# Helping Dad find his missing ST Dupont lighter



## nhuiii (Jul 23, 2013)

Hi, 
I'm new to the ST Dupont lighters,cigars but the familiar sound that the cling sound when Dad lights up one of his cigars is a sound I'll never forget. Dad used to own one until our house was burgled and whilst he misses it he has never got around to replacing it.
View attachment 78947
View attachment 78948

I have someone offering me something which looks like the one that Dad used to have especially when he lit up his cigars with it. But am weary of fakes. And I wouldn't know which model except being able to point at a picture and say this is what looked like Dad used to have.

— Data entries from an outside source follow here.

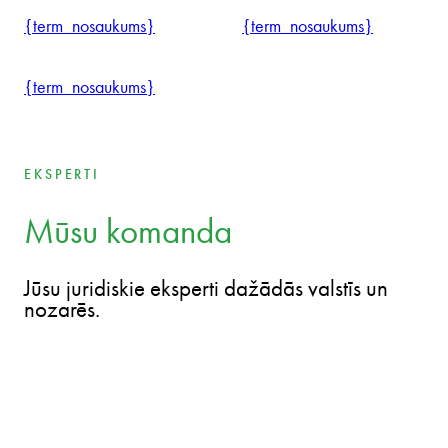
kopīgu domāšanas veidu: jūsu.
Ar lielu individuālu aizrautību un kolektīvu atbalstu sniedzam
atbalstu klientiem, domājot un darbojoties kā uzņēmēji.
{term_nosaukums}
{term_nosaukums}
{term_nosaukums}
{term_nosaukums}
{term_nosaukums}
{term_nosaukums}
{term_nosaukums}
{term_nosaukums}
{term_nosaukums}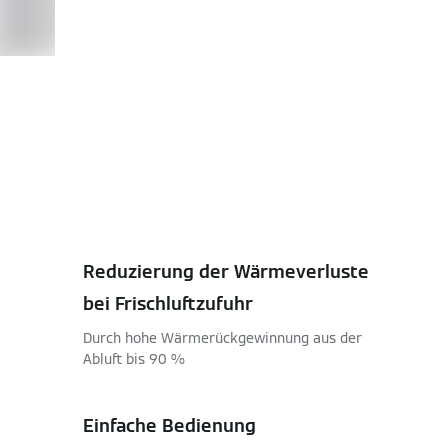
Reduzierung der Wärmeverluste
bei Frischluftzufuhr
Durch hohe Wärmerückgewinnung aus der
Abluft bis 90 %
Einfache Bedienung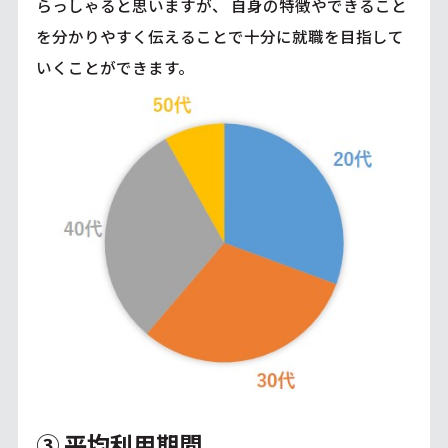
らっしゃると思いますが、 自身の特徴やできること
を分かりやすく伝えることで十分に就職を目指して
いくことができます。
③ 平均利用期間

Could anyone confirm if this is the real deal please? Should the cap be this color? 
Any advise would be appreciated.
Thanks in advance.


----------



## bpegler (Mar 30, 2006)

That appears to be a ST Dupont Ligne 1. The cap bottom is the color of Dupont gas refill you would use. In this case red.

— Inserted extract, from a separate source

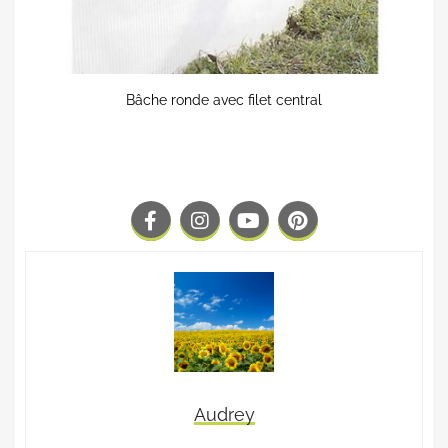
Bâche ronde avec filet central
Audrey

Although the Ligne 1 is far less counterfeited than the Ligne 2, telling for sure from a picture is incredibly difficult.

Keep in mind that the "ping" sound is more pronounced in the Ligne 2.

Hope this helps.


----------



## MrRogers (Jun 15, 2009)

I agree, its cant be conformed online, at least not by me. However, I have a Ligne 1 that looks exactly like the one you posted in every detail. Calling St Dupont with the serial number may allow you to conform the authenticity.


----------



## nhuiii (Jul 23, 2013)

Thanks guys but why is the cap white? Shouldn't it be the same colour of the lighter?


----------



## bpegler (Mar 30, 2006)

nhuiii said:


> Thanks guys but why is the cap white? Shouldn't it be the same colour of the lighter?


I see what you mean. Thought that was from the flash.

Yes it should absolutely be the same color. My guess is that someone lost the original cap, and that is a replacement.


----------



## nhuiii (Jul 23, 2013)

Thanks guys for the info, just to make my dad happy, I'll be getting it though the asking price is close to 120USD. 
Would that be a fair price or am i getting ripped? 
I know I should be using the search function so far both of you guys have been great is there a number that I can contact ST Dupont on?

Cheers


----------